From the Edo period to the present, artisans have handed down the culture of the townspeople that is still deeply rooted in the traditional districts in Tokyo. This includes the manner of horimono that bloomed so gloriously in the past, and the traditional style has been preserved.

Houryu looks up to those knowledgeable artisans as his mentors, and has learned the attitude and rules of horimono from them. His clear and powerful style which he has cultivated in this way is very valuable in conveying the classics to the present.



Shishin on the back is a hero from “Suikoden”, a classic series of novels originating from China. He is known by the nickname “Kumonryu” (nine dragons) because he wore a bodysuit tattoo of nine dragons. He was a strong and beautiful man who had been initiated into the eighteen mysteries of martial arts by the master Oushin.

His boldness in tattooing all over his body at a young age was favored by Edo people, and he was depicted in many ukiyoe prints. The figure seen here, swinging a long staff with his upper body bare, is a typical example of them, and has been widely used as a subject for horimono.
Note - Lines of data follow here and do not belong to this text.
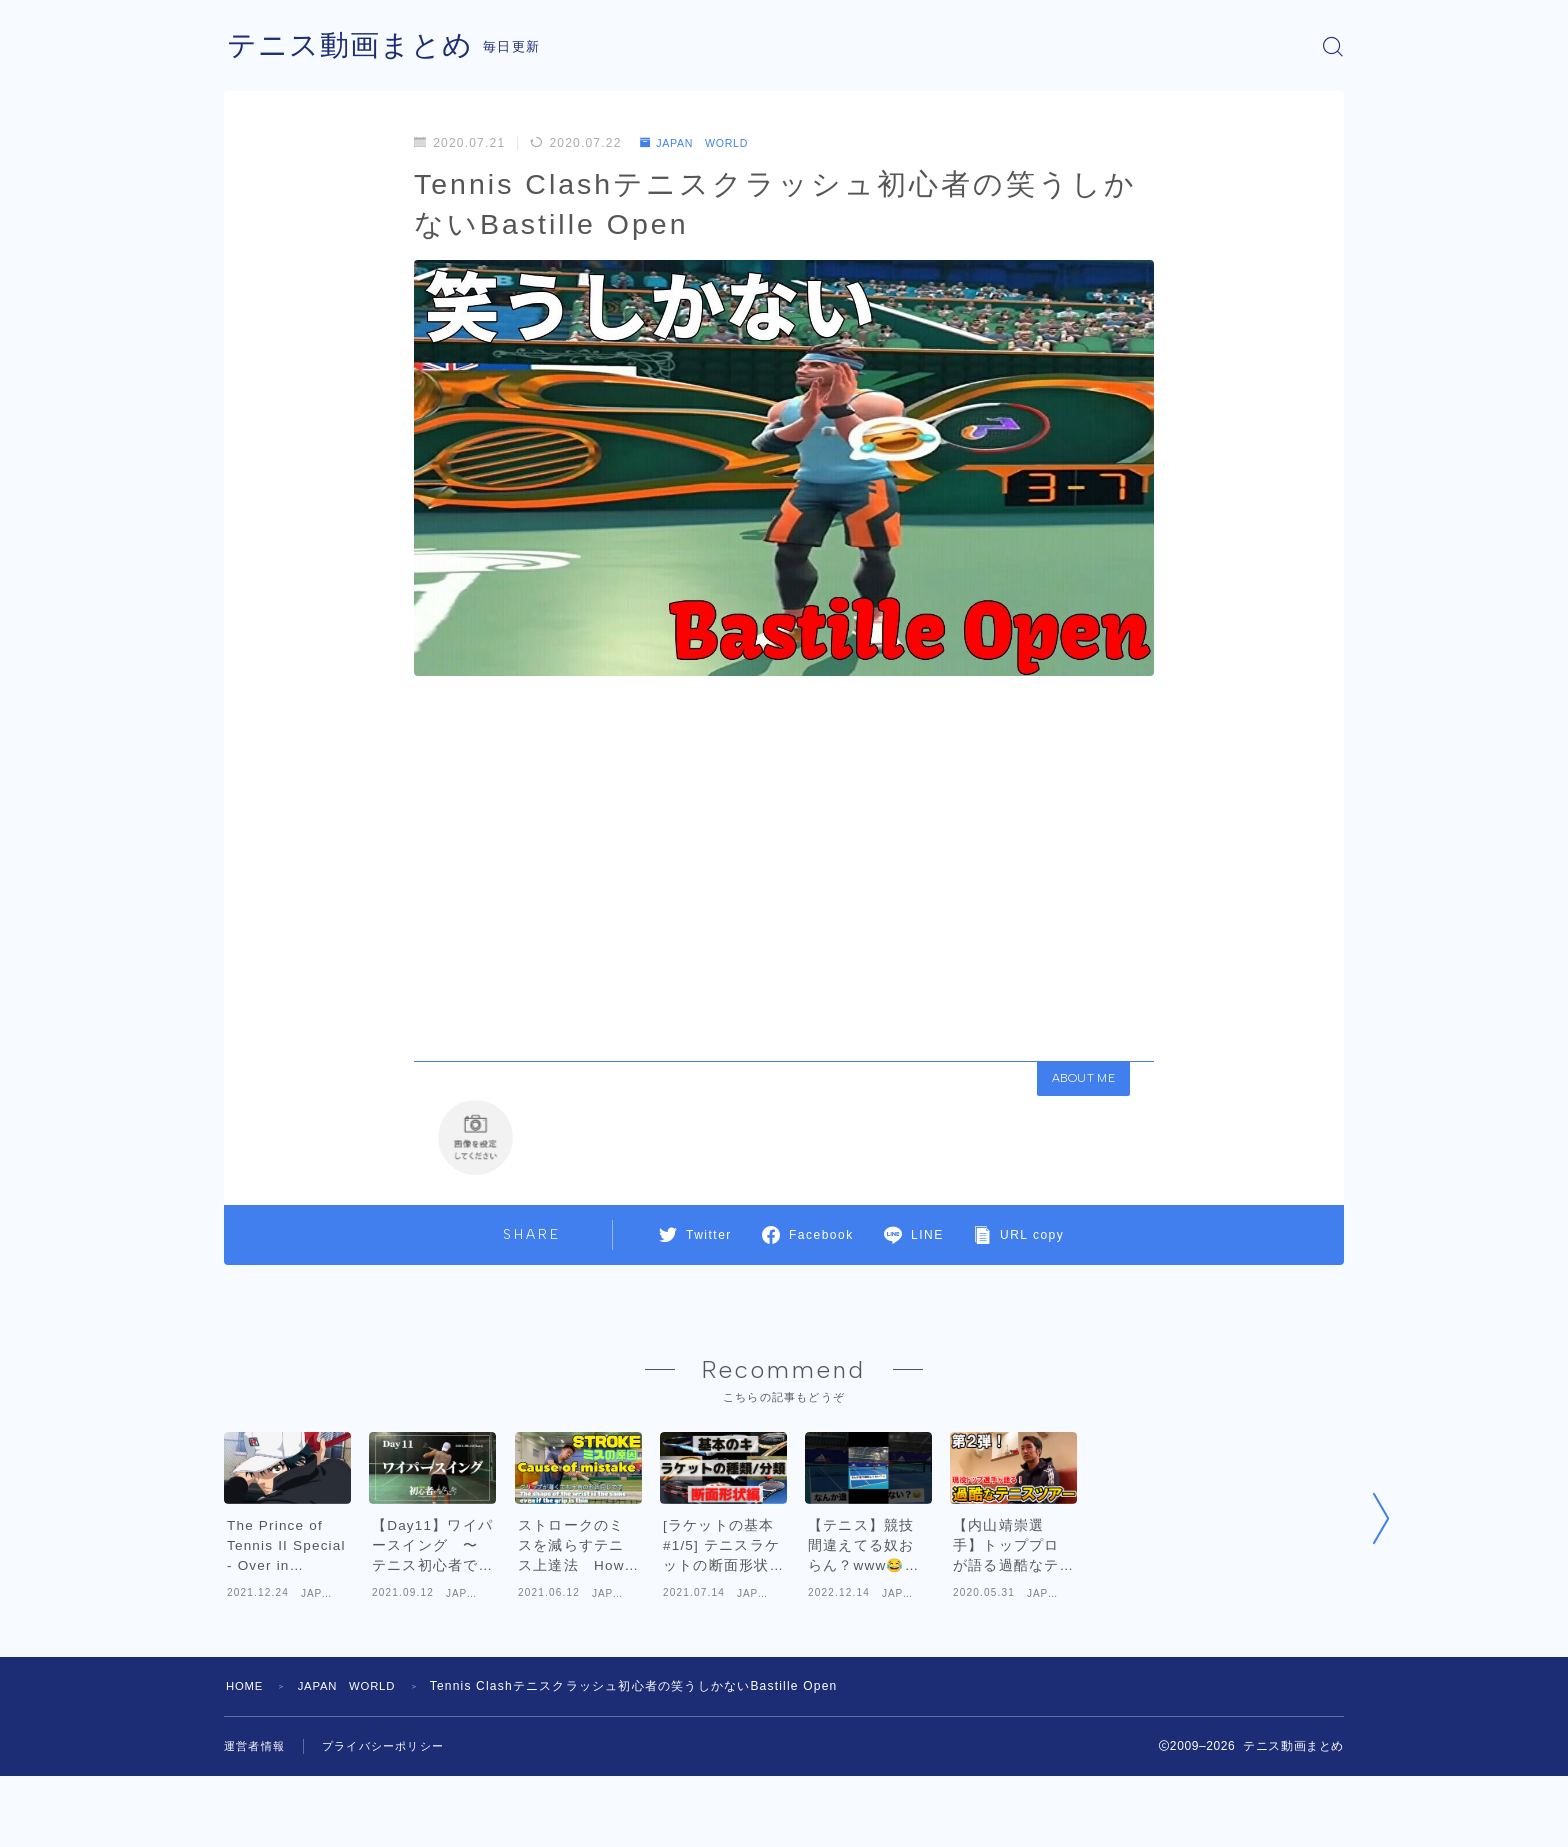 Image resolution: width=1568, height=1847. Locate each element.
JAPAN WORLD (701, 143)
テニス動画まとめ (354, 46)
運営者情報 (257, 1817)
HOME (246, 1757)
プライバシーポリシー (393, 1817) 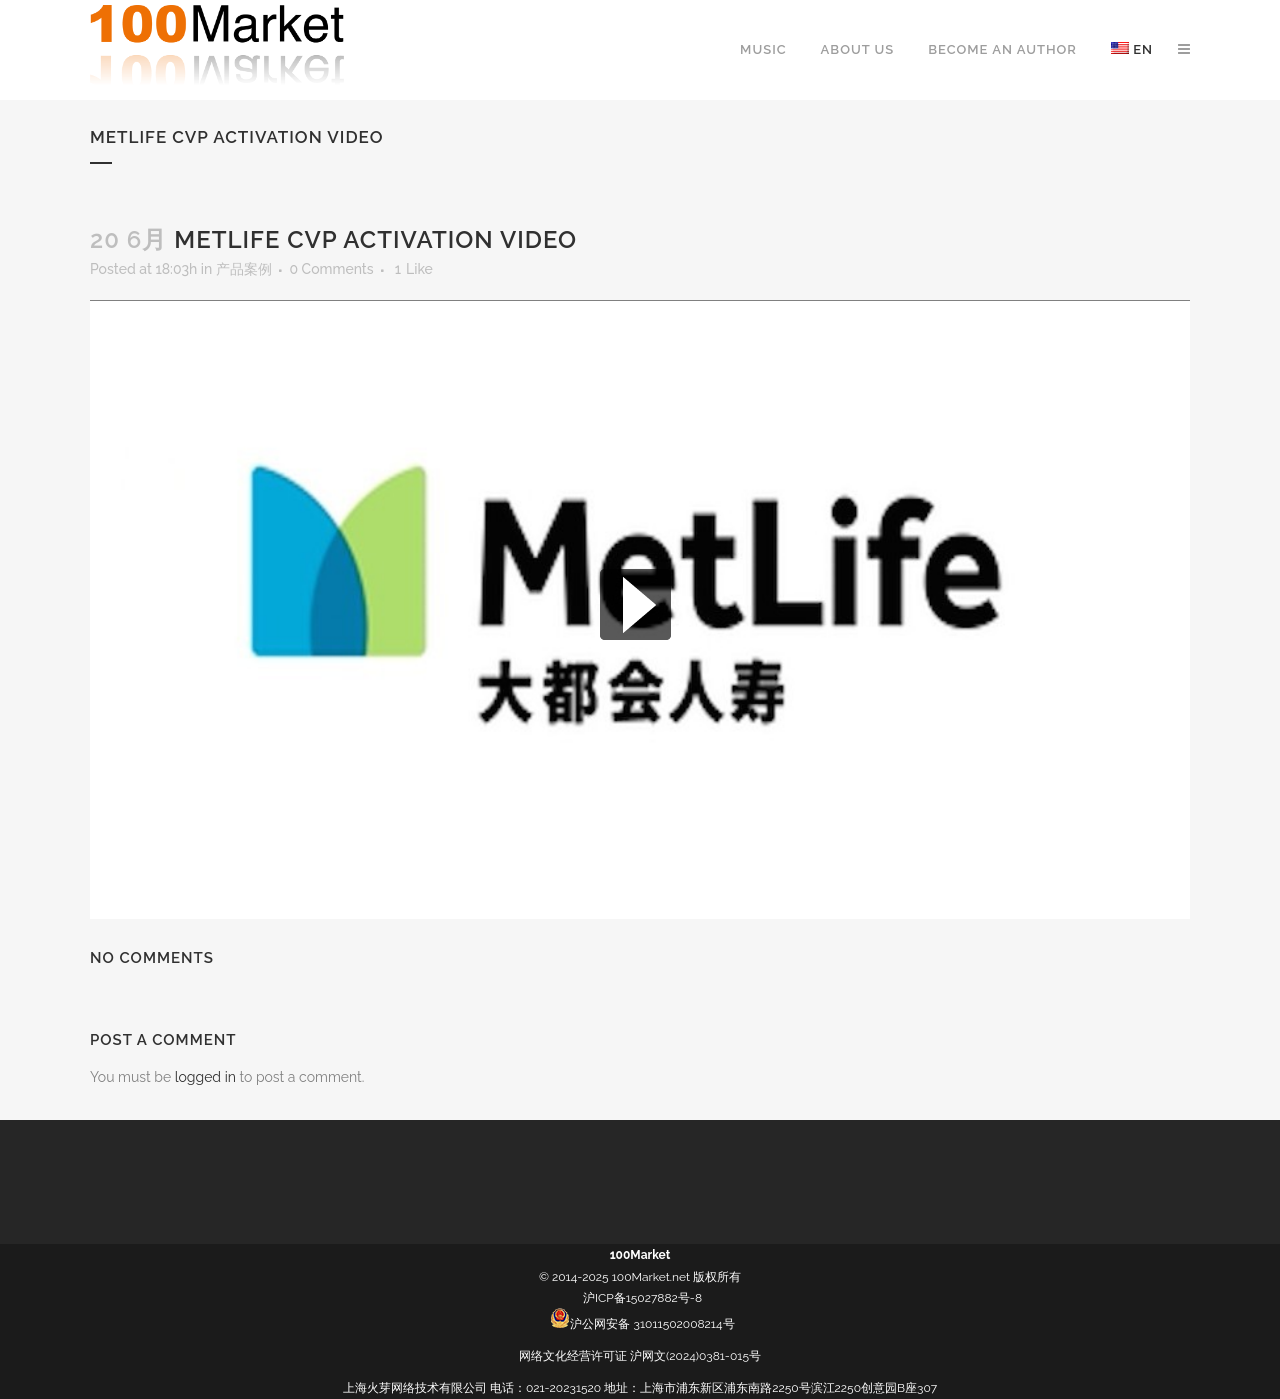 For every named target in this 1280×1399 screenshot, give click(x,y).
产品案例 (244, 269)
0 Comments (331, 269)
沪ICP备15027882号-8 (642, 1298)
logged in (205, 1077)
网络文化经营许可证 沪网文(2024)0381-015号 (640, 1356) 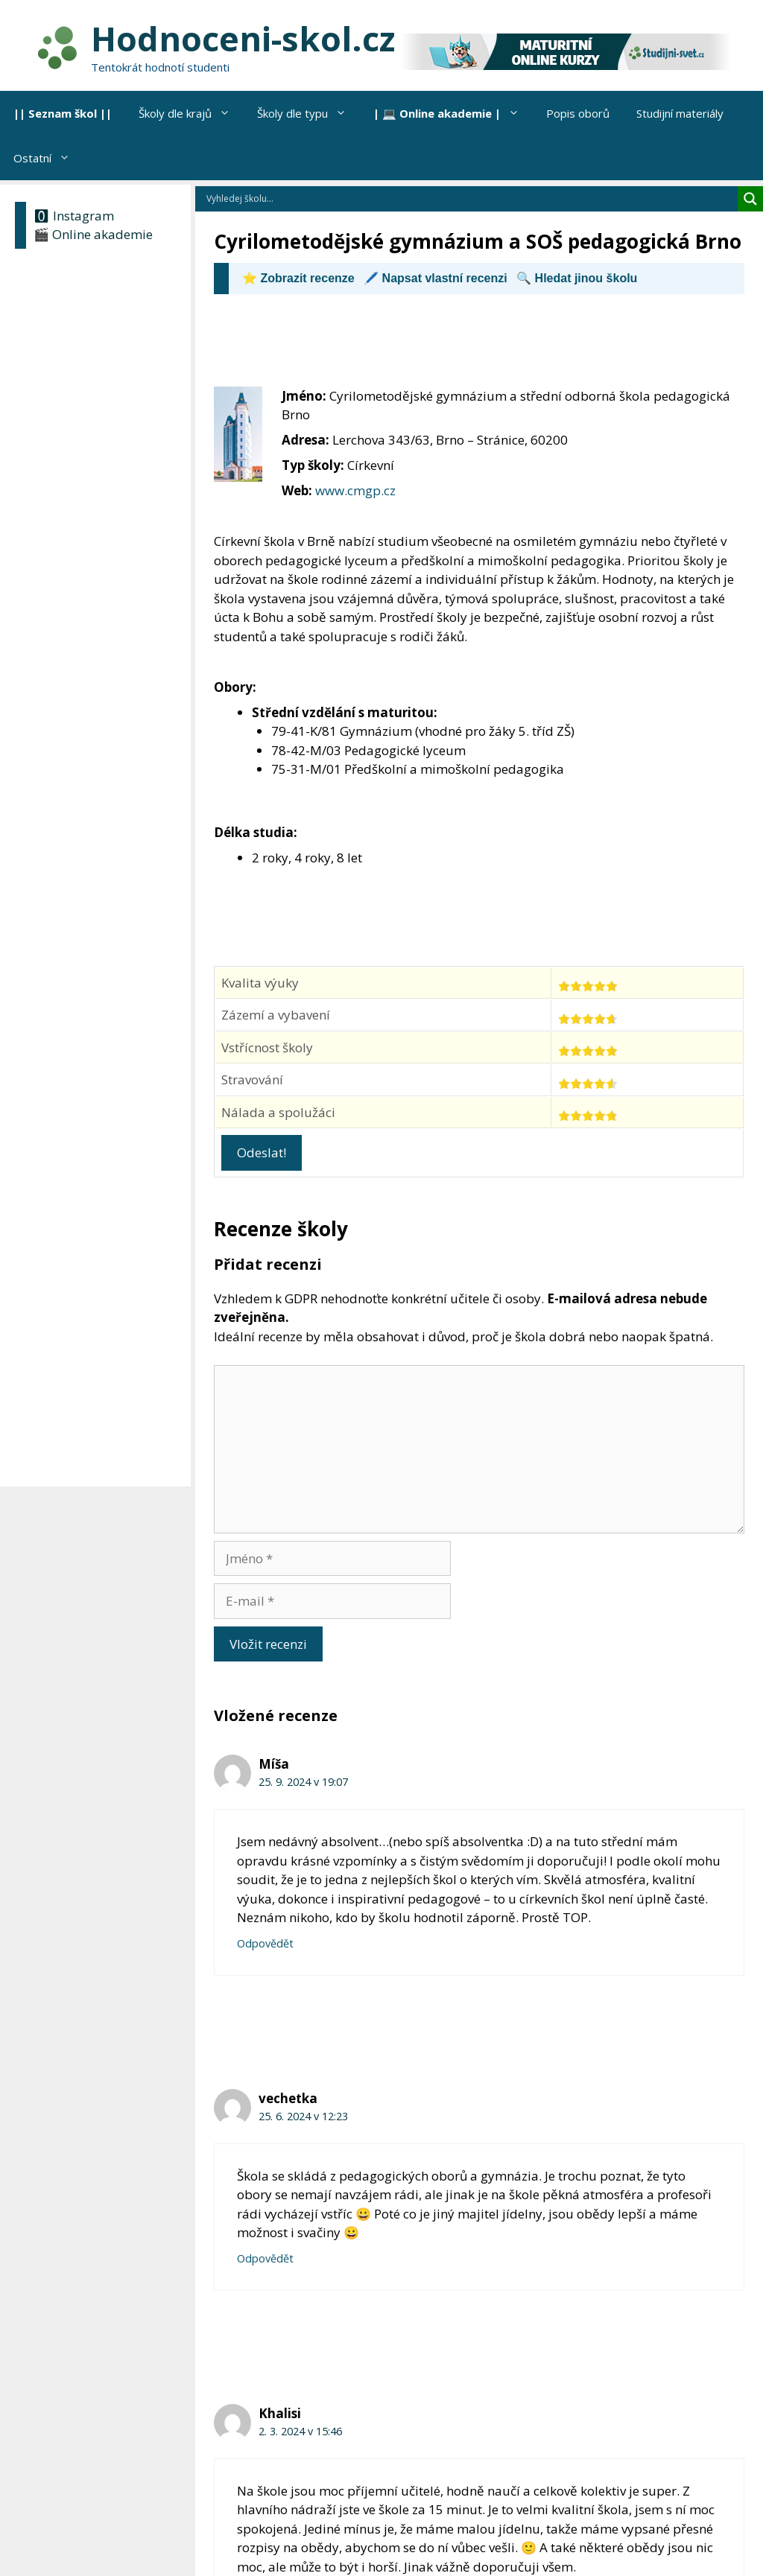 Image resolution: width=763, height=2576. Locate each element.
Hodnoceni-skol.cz (243, 38)
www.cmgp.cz (355, 490)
You can see the figure of oni demon sitting on the belly. Oni is representative of evil demons that harm people, and some very powerful beings such as Shuten Doji and Ibaraki Doji are recorded in ancient texts.

On the other hand, there are many traditions throughout Japan that praise oni for their good deeds, so they cannot be regarded only as a symbol of evil or disaster. Oni is also used to ward off evil spirits, and oni-gawara tiles placed at the end of the roofs of Japanese-style buildings, especially temples, are a good example of this.